When Governor Whitmer took office, Senator Ananich became a critical governing partner and they worked together to pass major reforms in education, public safety, and infrastructure. While Ananich was able to accomplish more legislatively than he had in his entire career, he continued to keep his eye on his ultimate goal: a Democratic state senate. He started early fundraising, recruiting top-tier candidates, and building a solid ground game that would do the impossible. Democrats could point to victories in a divided government, successes only made possible because of his work, while also making the case to voters that Lansing needed change. A war room full of maps, out-of-state consultants, and complicated computer algorithms could chart a path to the majority, but only Jim Ananich could lead his party there.

On Nov. 8, 2022, the decade-long plan finally came to fruition. Governor Whitmer was reelected by double digits. The Michigan House of Representatives flipped to Democrats. At 5 a.m. the following morning, Jim Ananich watched as news networks called the Michigan Senate for Democrats. A Democratic trifecta, the first in over 40 years and only the 5th in 130 years finally happened. Mr. Ananich went to Lansing as a member of a party on the decline. He will leave Lansing as the longest-serving senate party leader in 30 years, the most electorally successful leader in as much time, and one of the most important state leaders in half a century.

Michigan Democrats have many people to thank for their success, but perhaps no one more than Jim Ananich. He rebuilt the Michigan Democratic Party in the aftermath of a historic Republican wave and laid the foundation for its historic success this past November. During that time, he took part in record investments in infrastructure, historic expansions of health care, guiding a state through a pandemic and multiple recessions, and holding perpetrators of the Flint Water Crisis accountable.

At 47 years old, practically a kid in today’s politics, Jim Ananich will have a bright career wherever he goes next. Whether his path is in the private sector or continued involvement in politics at the state or federal level, he remains one of the most popular and important figures in both Lansing and Genesee County. After 40 years in the wilderness, Democrats will be able to deliver for Michigan because of his tireless work.

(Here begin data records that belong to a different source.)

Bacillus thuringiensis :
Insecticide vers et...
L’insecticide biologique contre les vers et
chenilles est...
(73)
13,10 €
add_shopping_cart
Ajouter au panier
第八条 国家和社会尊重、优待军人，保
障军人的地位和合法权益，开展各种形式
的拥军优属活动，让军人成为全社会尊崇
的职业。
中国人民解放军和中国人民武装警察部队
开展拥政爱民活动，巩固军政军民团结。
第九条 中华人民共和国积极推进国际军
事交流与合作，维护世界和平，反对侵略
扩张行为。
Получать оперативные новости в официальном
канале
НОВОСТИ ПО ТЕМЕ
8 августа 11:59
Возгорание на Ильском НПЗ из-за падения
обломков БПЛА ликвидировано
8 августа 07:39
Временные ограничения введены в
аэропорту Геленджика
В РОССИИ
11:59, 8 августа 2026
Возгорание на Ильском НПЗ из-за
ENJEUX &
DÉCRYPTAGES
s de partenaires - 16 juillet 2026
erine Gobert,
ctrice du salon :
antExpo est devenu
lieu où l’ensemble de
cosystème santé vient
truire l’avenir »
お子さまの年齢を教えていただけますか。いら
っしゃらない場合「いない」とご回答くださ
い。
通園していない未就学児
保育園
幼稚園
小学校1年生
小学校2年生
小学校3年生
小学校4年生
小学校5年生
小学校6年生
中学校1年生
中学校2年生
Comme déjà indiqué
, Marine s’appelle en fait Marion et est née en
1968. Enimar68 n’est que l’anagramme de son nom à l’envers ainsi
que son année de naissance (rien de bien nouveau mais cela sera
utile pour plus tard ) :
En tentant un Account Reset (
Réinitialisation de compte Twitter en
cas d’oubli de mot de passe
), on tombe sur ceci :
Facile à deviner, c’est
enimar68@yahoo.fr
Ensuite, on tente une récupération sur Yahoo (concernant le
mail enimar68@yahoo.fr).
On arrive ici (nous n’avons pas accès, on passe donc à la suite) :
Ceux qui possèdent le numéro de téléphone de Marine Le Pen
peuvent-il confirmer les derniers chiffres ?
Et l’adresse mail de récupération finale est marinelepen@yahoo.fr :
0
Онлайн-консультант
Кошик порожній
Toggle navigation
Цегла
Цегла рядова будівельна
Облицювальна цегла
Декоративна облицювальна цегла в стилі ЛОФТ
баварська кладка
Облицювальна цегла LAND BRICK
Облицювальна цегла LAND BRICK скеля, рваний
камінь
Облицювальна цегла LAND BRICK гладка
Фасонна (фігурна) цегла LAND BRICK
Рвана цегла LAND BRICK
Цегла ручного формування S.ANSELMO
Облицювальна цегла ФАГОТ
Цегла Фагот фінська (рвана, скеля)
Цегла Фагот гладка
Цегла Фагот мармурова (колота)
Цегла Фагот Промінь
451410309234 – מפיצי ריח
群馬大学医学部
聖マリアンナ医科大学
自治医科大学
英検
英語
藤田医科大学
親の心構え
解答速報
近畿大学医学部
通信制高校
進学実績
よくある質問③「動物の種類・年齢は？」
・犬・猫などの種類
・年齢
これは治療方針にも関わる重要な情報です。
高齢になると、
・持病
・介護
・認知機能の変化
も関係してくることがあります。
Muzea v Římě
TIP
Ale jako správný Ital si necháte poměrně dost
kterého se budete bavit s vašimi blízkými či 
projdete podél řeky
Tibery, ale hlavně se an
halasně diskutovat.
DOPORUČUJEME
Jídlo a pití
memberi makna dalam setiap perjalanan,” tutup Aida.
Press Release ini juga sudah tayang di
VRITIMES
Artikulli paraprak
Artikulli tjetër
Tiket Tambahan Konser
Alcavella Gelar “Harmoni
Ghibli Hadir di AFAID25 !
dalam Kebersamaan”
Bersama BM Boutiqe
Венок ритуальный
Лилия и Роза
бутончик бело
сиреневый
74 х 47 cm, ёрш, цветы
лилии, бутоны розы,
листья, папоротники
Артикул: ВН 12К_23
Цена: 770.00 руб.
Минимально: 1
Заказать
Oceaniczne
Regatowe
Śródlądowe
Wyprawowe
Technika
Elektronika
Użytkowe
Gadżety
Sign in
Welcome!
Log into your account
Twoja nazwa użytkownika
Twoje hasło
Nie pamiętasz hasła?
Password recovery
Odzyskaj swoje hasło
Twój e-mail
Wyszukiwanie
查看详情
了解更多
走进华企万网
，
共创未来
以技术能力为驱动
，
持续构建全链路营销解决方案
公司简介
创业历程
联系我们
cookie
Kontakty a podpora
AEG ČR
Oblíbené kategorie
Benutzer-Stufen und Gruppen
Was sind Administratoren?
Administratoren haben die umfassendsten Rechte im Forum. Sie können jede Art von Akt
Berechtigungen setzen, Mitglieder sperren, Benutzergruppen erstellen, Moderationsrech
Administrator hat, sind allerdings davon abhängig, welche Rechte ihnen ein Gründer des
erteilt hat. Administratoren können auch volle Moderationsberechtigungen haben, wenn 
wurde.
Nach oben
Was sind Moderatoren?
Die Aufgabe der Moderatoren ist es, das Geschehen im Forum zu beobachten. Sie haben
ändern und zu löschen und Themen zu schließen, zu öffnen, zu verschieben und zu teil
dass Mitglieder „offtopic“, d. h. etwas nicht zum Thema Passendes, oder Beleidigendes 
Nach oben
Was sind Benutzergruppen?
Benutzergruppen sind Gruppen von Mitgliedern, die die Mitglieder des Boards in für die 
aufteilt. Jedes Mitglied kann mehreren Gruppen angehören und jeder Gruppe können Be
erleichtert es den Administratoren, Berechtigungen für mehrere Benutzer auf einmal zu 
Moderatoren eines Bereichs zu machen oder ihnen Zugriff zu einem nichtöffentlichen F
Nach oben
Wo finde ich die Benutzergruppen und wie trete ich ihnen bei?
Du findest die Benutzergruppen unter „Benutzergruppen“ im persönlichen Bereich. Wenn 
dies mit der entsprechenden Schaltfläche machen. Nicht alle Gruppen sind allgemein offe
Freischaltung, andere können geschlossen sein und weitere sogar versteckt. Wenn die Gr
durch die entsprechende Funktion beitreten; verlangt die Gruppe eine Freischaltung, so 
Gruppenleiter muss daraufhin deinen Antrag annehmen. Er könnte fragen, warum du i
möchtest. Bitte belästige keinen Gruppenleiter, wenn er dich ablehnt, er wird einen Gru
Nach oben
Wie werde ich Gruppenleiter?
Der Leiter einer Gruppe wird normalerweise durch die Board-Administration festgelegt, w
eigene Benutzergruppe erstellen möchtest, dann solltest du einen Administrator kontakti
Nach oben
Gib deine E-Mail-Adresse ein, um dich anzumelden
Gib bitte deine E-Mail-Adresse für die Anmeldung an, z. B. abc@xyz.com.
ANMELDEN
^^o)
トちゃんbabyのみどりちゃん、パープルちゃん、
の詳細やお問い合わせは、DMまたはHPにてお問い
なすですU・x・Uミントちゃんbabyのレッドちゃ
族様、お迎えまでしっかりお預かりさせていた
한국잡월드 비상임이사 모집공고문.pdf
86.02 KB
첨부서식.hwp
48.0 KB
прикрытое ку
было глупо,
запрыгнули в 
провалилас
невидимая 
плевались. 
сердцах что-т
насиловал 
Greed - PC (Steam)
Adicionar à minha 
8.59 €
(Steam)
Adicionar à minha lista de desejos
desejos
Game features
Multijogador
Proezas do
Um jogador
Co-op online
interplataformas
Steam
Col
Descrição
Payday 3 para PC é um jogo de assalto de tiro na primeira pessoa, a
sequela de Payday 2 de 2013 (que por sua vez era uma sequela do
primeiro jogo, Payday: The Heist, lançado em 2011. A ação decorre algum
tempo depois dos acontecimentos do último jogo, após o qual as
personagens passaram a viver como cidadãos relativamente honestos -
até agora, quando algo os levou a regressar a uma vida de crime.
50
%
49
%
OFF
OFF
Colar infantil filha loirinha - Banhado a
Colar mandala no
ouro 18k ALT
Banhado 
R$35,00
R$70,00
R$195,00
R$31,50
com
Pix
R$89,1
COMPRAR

Jim Ananich may be entering his own time in the wilderness, but whenever or however he returns, Genesee County will be there to support him.

EVM Guest writer – Jasper R. Martus is state representative for the 69th district which consists of northwest Genesee County. Jasper currently serves as vice chair of the Michigan House Democratic Caucus and is one of the youngest state representatives in Michigan history. Jasper is a graduate of Powers Catholic High School class of 2018 and Michigan State University’s James Madison College with a Bachelor’s in International Relations class of 2021.